The Barclays Center was in the process of being built when Moses Brown’s family moved to Hollis, Queens, and he remembers the excitement he felt every time his family drove by.
“I grew up a Nets fan,” Brown, who signed a 10-day contract with the Nets on Friday, said after practice Saturday. “I had posters of Jason Kidd and a lot of Nets…..I think the Barclays Center was finished when I was 11 years old.”
The 7-2 Brown, who played at Archbishop Malloy and UCLA, spent his first season with the Trail Blazers Since then, he has bounced around to the Thunder, Magic, Cavaliers, Mavericks and Clippers.
After appearing in 34 games with the Clippers this year, the 23-year-old was signed by the Knicks but never played for them. As the tallest player on the Nets, he could quickly log some quality time as a much-needed backup for center Nic Claxton.
“He’s a big dude,” Vaughn said. “I’m gonna see how the games present themselves, (but) we do want to see hm get some quality minutes at some point.”
New strategy for Jokic?
Despite having the best record in the West, Denver enters the Barclays Center having lost five of their last six games, including 122-120 loss to the Nets on March 12.
In that game, the Nets basically forced MVP frontrunner Nikola Jokic to carry the team offensively while they took away most his help. The strategy worked as Kokic finished with 35 point, 20 rebounds and 11 assists, but the Nuggets gave up a 22-point lead.
Vaughn would not say whether the team was looking to employ the same strategy.

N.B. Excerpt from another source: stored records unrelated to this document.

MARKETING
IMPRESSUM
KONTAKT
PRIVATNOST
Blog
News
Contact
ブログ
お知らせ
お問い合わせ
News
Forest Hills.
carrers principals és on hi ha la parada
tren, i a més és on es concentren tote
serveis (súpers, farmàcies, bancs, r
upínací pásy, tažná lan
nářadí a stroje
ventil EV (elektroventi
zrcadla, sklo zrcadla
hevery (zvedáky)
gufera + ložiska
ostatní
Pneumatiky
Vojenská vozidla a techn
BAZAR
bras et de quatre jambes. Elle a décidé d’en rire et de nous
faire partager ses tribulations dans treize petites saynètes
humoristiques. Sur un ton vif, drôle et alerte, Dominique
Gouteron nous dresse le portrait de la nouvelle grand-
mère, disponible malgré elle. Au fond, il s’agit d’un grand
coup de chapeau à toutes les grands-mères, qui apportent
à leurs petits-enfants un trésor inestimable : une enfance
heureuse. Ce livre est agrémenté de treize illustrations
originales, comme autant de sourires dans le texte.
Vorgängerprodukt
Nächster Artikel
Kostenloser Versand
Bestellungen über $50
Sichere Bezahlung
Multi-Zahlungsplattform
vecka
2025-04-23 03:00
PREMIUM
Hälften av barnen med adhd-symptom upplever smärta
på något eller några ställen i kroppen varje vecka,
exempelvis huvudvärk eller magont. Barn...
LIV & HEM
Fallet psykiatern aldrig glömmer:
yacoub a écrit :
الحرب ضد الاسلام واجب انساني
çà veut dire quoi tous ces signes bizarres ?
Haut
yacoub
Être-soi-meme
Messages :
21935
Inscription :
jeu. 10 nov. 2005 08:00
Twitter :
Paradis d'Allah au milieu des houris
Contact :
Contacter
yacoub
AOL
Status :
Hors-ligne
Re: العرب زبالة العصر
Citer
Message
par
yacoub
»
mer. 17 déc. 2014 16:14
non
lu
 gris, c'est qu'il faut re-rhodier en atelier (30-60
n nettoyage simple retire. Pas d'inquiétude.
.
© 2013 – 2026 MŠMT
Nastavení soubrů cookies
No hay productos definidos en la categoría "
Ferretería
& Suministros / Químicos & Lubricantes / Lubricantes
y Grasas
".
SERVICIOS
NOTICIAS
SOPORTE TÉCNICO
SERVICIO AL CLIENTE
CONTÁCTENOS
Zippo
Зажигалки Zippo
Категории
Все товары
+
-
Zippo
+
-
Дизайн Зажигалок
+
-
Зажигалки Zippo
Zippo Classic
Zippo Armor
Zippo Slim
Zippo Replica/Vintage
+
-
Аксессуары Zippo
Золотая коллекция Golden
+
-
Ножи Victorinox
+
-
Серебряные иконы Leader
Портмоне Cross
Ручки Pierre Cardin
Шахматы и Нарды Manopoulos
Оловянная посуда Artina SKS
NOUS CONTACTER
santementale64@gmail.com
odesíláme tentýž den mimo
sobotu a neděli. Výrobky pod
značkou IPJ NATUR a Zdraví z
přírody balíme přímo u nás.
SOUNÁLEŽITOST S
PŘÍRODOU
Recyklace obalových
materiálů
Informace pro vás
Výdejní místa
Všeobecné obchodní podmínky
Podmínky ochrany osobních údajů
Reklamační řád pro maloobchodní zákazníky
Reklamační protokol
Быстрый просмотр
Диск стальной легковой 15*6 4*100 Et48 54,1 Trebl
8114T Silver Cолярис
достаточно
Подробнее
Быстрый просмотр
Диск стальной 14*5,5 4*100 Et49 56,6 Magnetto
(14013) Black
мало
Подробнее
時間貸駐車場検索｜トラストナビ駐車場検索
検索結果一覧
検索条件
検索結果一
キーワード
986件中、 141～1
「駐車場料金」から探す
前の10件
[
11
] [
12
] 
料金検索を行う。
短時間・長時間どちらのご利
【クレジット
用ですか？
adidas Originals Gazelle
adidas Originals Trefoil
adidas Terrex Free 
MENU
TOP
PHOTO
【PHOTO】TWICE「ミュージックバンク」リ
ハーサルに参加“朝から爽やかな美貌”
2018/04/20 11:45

““We always talk about you have to have a formula or strategy going into the game,” Vaughn said. “I told the guys yesterday: Some dudes they get up to the plate and you don’t pitch to them, so we’ve gotta have a strategy of who we’re gonna pitch to, and that game, we said we were gonna let Jokic do what he was doing and see if we can have a compromise with the other guy, so we’ll see if that formula is the same for us.”
NET-CETRA
Ben Simmons has changed agents, leaving Rich Paul and Klutch ports for. Bernie Lee and Thread Sports Management, according to reports by ESPN and The Athletic. Paul is the agent who negotiated Simmons’ $177 million, five-year deal with the 76ers in 2019. Simmons’ career has since taken a nose dive as he has struggled with injuries and mental health issues that caused him to miss all of last season and miss 28 games this season……Dinwiddie said the only time he has argued about officiating with officials after a game is when they involve technical fouls that he thinks he didn’t deserve. Apparently, he’s had some success. “I do argue my techs often times and get my money back, because most of the time I don’t get them for super legitimate reasons…..If I’m not cussing someone out or showing them up, I get my money back.”